Member of the Legislative Assembly of Quebec for Beauce
- In office 1878–1881
- Preceded by: François-Xavier Dulac
- Succeeded by: Jean Blanchet
- In office 1892–1897
- Preceded by: Jean Blanchet
- Succeeded by: Henri Sévérin Béland

Personal details
- Born: December 21, 1839 Saint-Joseph-de-Beauce, Lower Canada
- Died: February 27, 1917 (aged 77) Saint-Joseph-de-Beauce, Quebec

= Joseph Poirier =

Canadian politician

Joseph Poirier (December 21, 1839 - February 27, 1917) was a farmer and politician in Quebec. He represented Beauce in the Legislative Assembly of Quebec from 1878 to 1881 as a Liberal and from 1892 to 1897 as a Conservative member.

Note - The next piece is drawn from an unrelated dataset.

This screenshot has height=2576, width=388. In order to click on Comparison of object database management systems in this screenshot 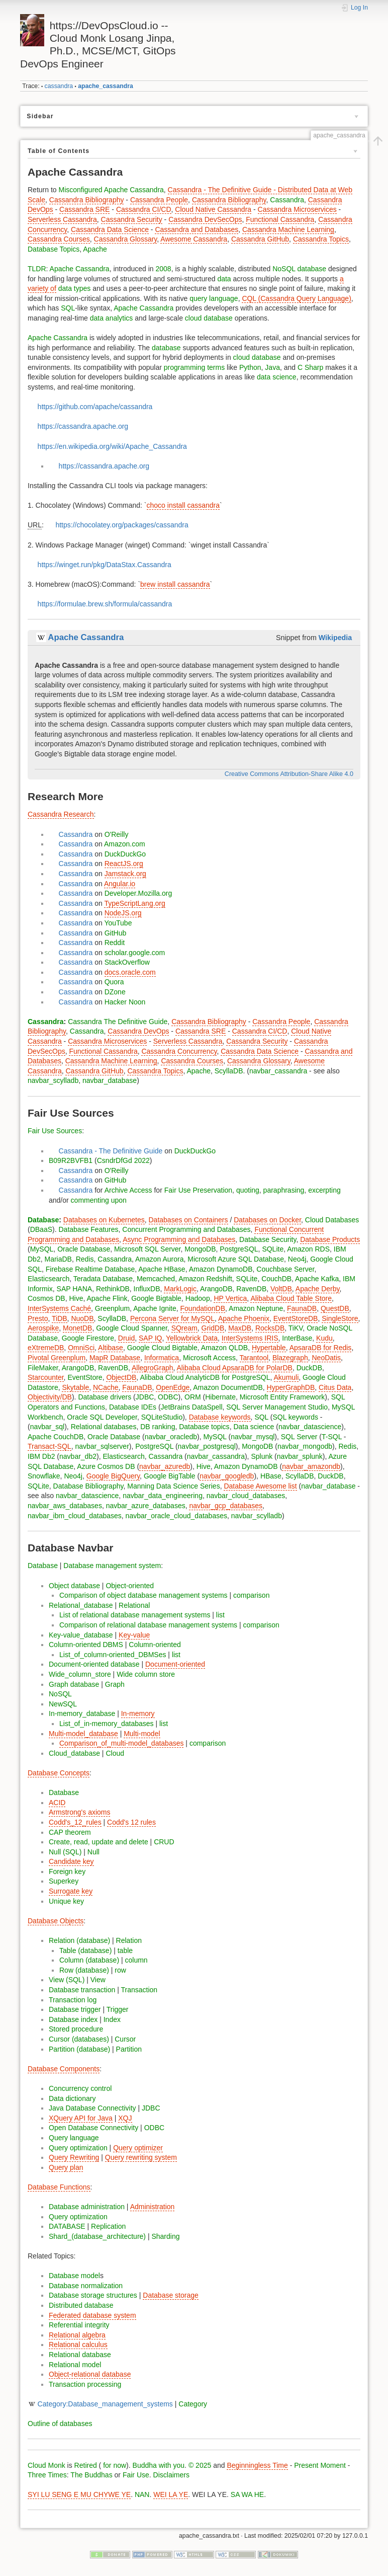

He was born in Saint-Joseph-de-Beauce, Quebec, the son of Vital Poirier and Marie-des-Anges Thibodeau. Poirier studied at the college in Nicolet. In 1863, he married Marie-Agnès Poulin. In 1879, he married Lucie Dupuis after his first wife's death. Poirier ran unsuccessfully for a seat in the House of Commons in 1884 and 1887. He also served as secretary-treasurer for Saint-Joseph municipality. In 1897, he resigned his seat to accept the position of sheriff for Beauce district. Poirier died at Saint-Joseph-de-Beauce at the age of 77.